→ Work order: Repeat the entries below exactly as they appear, with no pictures.

Data for this task below:

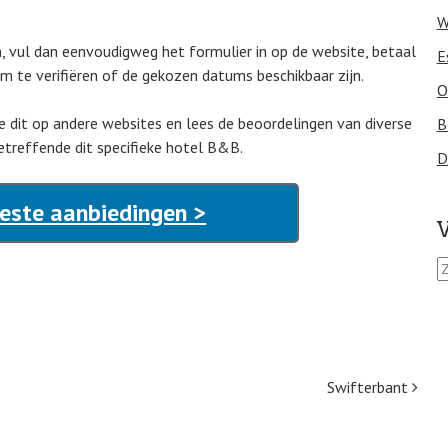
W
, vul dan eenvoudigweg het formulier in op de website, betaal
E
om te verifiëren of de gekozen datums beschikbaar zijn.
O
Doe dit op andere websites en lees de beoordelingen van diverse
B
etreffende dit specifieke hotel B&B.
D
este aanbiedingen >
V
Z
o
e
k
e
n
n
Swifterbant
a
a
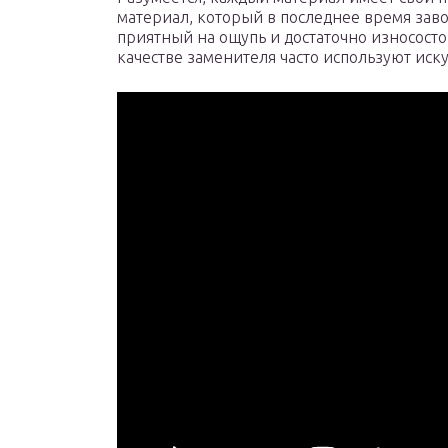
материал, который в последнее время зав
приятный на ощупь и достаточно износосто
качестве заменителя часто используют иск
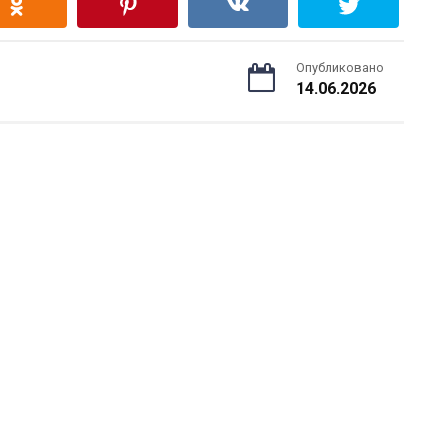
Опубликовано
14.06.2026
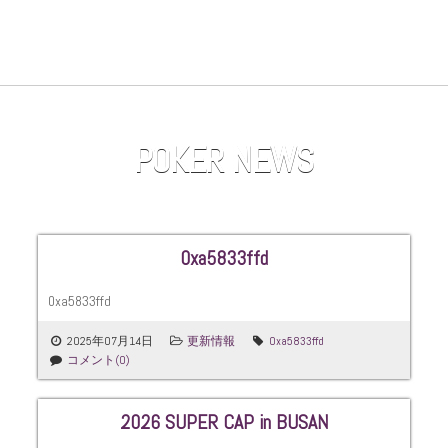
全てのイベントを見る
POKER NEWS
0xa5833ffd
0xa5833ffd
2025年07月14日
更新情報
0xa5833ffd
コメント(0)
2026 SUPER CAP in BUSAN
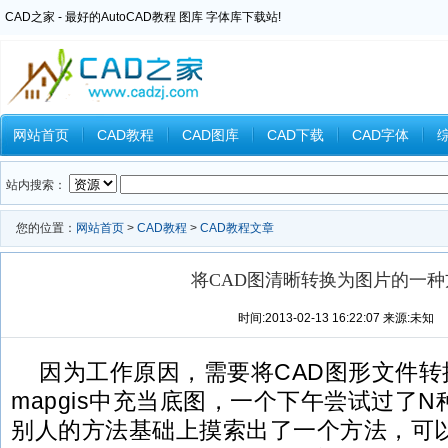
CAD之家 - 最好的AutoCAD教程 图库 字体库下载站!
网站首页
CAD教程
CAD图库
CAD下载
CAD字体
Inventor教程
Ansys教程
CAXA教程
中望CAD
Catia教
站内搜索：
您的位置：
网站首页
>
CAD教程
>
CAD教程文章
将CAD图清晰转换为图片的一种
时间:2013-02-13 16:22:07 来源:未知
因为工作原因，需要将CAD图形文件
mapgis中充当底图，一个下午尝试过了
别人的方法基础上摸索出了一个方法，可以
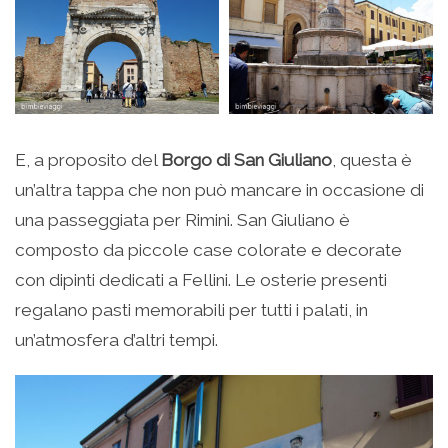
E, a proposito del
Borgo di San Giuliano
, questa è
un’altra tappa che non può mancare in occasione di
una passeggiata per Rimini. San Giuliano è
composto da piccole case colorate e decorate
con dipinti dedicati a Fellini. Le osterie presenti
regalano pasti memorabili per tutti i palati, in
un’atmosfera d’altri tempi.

End of Data for this task.

→ Output of the exercise:
W
, vul dan eenvoudigweg het formulier in op de website, betaal
E
om te verifiëren of de gekozen datums beschikbaar zijn.
O
Doe dit op andere websites en lees de beoordelingen van diverse
B
etreffende dit specifieke hotel B&B.
D
este aanbiedingen >
V
Z
o
e
k
e
n
n
Swifterbant
a
a
материал, который в последнее время зав
приятный на ощупь и достаточно износосто
качестве заменителя часто используют иск
Опубликовано
14.06.2026
全てのイベントを見る
POKER NEWS
0xa5833ffd
0xa5833ffd
2025年07月14日
更新情報
0xa5833ffd
コメント(0)
2026 SUPER CAP in BUSAN
CAD之家 - 最好的AutoCAD教程 图库 字体库下载站!
网站首页
CAD教程
CAD图库
CAD下载
CAD字体
Inventor教程
Ansys教程
CAXA教程
中望CAD
Catia教
站内搜索：
您的位置：
网站首页
>
CAD教程
>
CAD教程文章
将CAD图清晰转换为图片的一种
时间:2013-02-13 16:22:07 来源:未知
因为工作原因，需要将CAD图形文件
mapgis中充当底图，一个下午尝试过了
别人的方法基础上摸索出了一个方法，可以
E, a proposito del
Borgo di San Giuliano
, questa è
un’altra tappa che non può mancare in occasione di
una passeggiata per Rimini. San Giuliano è
composto da piccole case colorate e decorate
con dipinti dedicati a Fellini. Le osterie presenti
regalano pasti memorabili per tutti i palati, in
un’atmosfera d’altri tempi.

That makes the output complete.